Dorcan Netball

Netball Dome Is First Of Its Kind In The Country

The challenge

A team of netball enthusiasts and volunteers in the Swindon borough were frustrated by the poor provision of facilities, which was precluding the growth of their sport.    


The solution

They needed to pull together an exceptionally strong bid for funding from England Netball and the local council, positioning the proposed new fabric structure as a flagship project that will result in a centre of excellence for netball talent development programmes at a regional and national level.


Key facts 

  • Largest funding ever awarded by England Netball
  • 36.6m x 36.5m x 11.15m
  • Pavilion with changing rooms
  • Turnkey project incl. groundworks
  • Retractable steel clad sides

Project overview

It all started in 2003 when England Netball awarded the largest grant they had ever given of £400,000 to build a new indoor netball venue at Dorcan Recreation and Leisure Centre. The grant came about via funding from Sport England, as part of the Community Club Development Programme.  It was intended that the state-of-the-art structure would not only significantly improve the standard of training facilities in Wiltshire but become a benchmark for more centres to open in other parts of the country as part of long term plans to nurture home-grown talent and introduce more people of all ages and abilities to the sport.

This grant was matched by funding from the Swindon Borough Council who acknowledged that the venue would also hugely benefit the provision of sport at neighbouring Dorcan Academy and bring more opportunities for the local community to come together and get active. 

The process of getting planning permission took several years but once we got the green light, we were able to get stuck in straight away, having won the contract to carry out the full turnkey project from groundworks to lighting.  They already had 6 outdoor courts but all were in need of repair so we planned to cover three of them to create a space housing two indoor courts and a pavilion with viewing area, changing rooms and office space.  The other three outdoor courts were given a full makeover.

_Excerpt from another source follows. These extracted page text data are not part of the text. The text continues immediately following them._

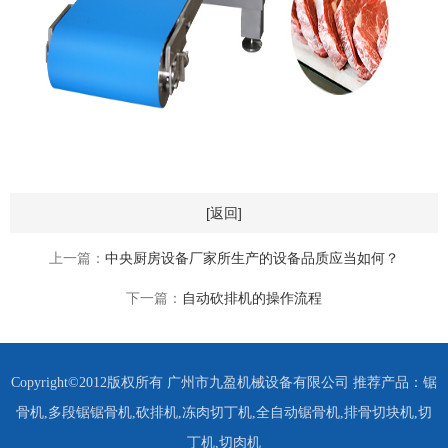
[返回]
上一篇：
中央厨房设备厂家所生产的设备品质应当如何？
下一篇：
自动砍排机的操作流程
Copyright©2012版权所有 广州市九盈机械设备有限公司 推荐产品：
锯
骨机
,
多段锯锯骨机
,
砍排机
,
冻肉切丁机
,
全自动锯骨机
,
排骨切块机
,
切
丁机
,
切肉机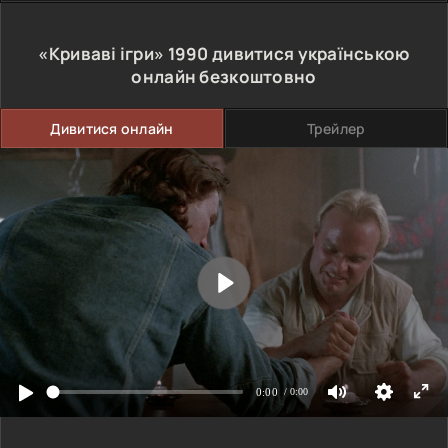
«Криваві ігри»
1990
дивитися українською
онлайн безкоштовно
Дивитися онлайн
Трейлер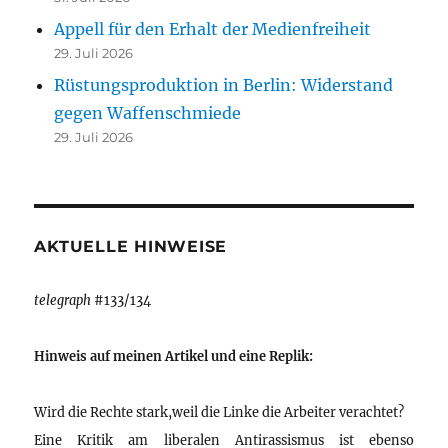
Appell für den Erhalt der Medienfreiheit
29. Juli 2026
Rüstungsproduktion in Berlin: Widerstand
gegen Waffenschmiede
29. Juli 2026
AKTUELLE HINWEISE
telegraph
#133/134
Hinweis auf meinen Artikel und eine Replik:
Wird die Rechte stark,weil die Linke die Arbeiter verachtet?
Eine Kritik am liberalen Antirassismus ist ebenso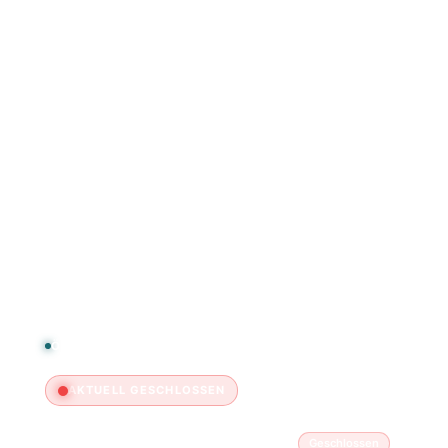
Eventkalender
Turniere
Tisch reservieren
Webshop
FAQ & Kontakt
ÖFFNUNGSZEITEN
AKTUELL GESCHLOSSEN
Montag
Geschlossen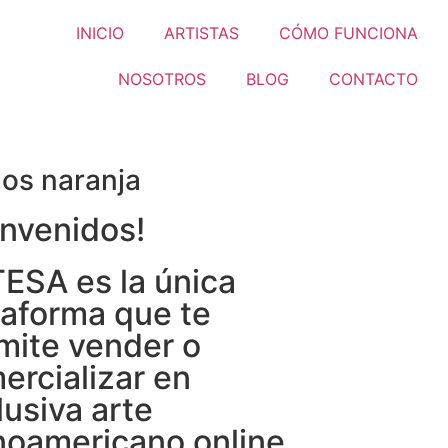
INICIO
ARTISTAS
CÓMO FUNCIONA
NOSOTROS
BLOG
CONTACTO
os naranja
envenidos!
ESA es la única
taforma que te
mite vender o
ercializar en
lusiva arte
inoamericano online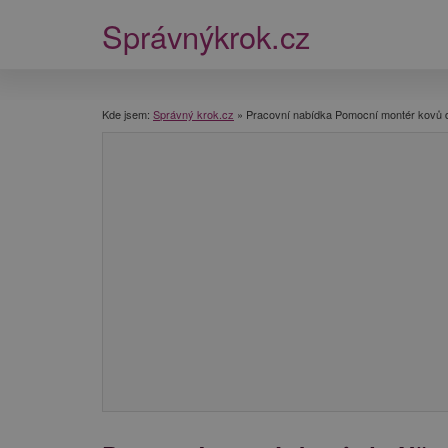
Správnýkrok.cz
Kde jsem:
Správný krok.cz
»
Pracovní nabídka Pomocní montér kovů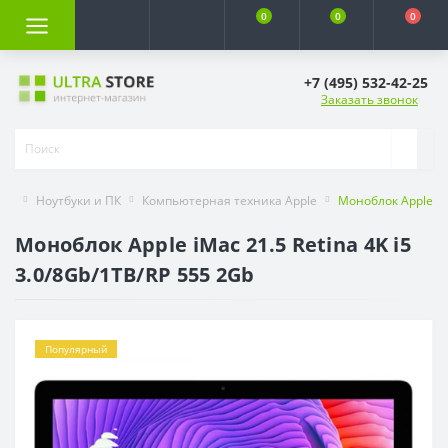
0
0
0
+7 (495) 532-42-25
Заказать звонок
Ноутбуки и ПК
Компьютерная техника Apple
Моноблок Apple iMa
Моноблок Apple iMac 21.5 Retina 4K i5
3.0/8Gb/1TB/RP 555 2Gb
Популярный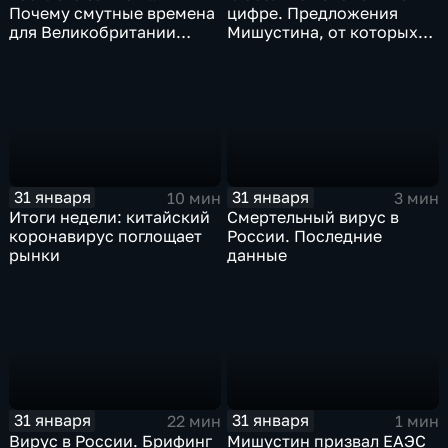
Почему смутные времена
цифре. Предложения
для Великобритании
Мишустина, от которых
только начинаются
ЕАЭС не сможет
отказаться
31 января
31 января
10 мин
3 мин
Итоги недели: китайский
Смертельный вирус в
коронавирус поглощает
России. Последние
рынки
данные
31 января
31 января
22 мин
1 мин
Вирус в России. Брифинг
Мишустин призвал ЕАЭС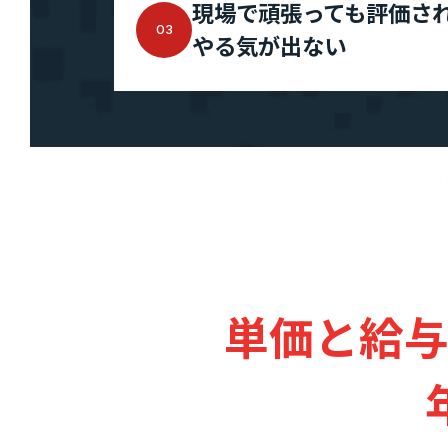
現場で頑張っても評価さ
IR情報
03
やる気が出ない
IRニュース
IRライブラリ
お知らせ
お問い合わせ
暴力団等反社会的勢力排除宣言
単価と給与
プライバシーポリシー
情報セキュリティ基本方針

With security a concern, it was decided to design the structure with retractable steel clad sides that fold back over each other, much like you would see in an aircraft hanger.  When they are open, they allow plenty of natural ventilation to circulate but when closed, they offer additional protection from vandalism.

Work took place during the wet winter months, which caused a few delays to the schedule as the land is on a flood plain made up of clay soil but this was not the only challenge to overcome.  Fortunately, we love a challenge!  

Access was also an issue as this was intended to be via a bridge that turned out to be structurally unstable.  £150k of the original funding therefore had to be invested in creating a new access point.  The significant budget cut meant that the sealed surface tarmac we recommended had to be replaced with a porous tarmac instead, which is prone to drawing moisture out of the ground and creating condensation.  A few years on and with a renewed budget available, the facility manager chose to invest in a heating system that would eliminate the damp.

The structure itself is still standing strong almost 20 years on and is enjoyed by teams in the Swindon & District Netball League, the local corporate league and mixed netball league.  Not only has the new centre introduced netball to so many more people in Wiltshire, including the older generations who are now regularly taking part in walking netball sessions, it now regularly hosts county, regional and national matches. 

England Netball chief Mrs Avery said, “So successful has this project been that another four centres are planned for other parts of the country.”

Centre manager Stuart Arthur said, “This will improve the standard of what is available and during our typical British winter, this facility will be packed.  It will also make training more appealing and comfortable for the juniors”

Netball is traditionally a winter sport so regular players are used to braving the elements but the inclement weather and bad light can significantly restrict play.  This facility will guarantee training and matches all year round.

Lawn goal shooter Kerrie Easey said, “In the winter it was awful – we played in wind, rain, hail and snow. The new centre is a phenomenal place and being undercover is great!”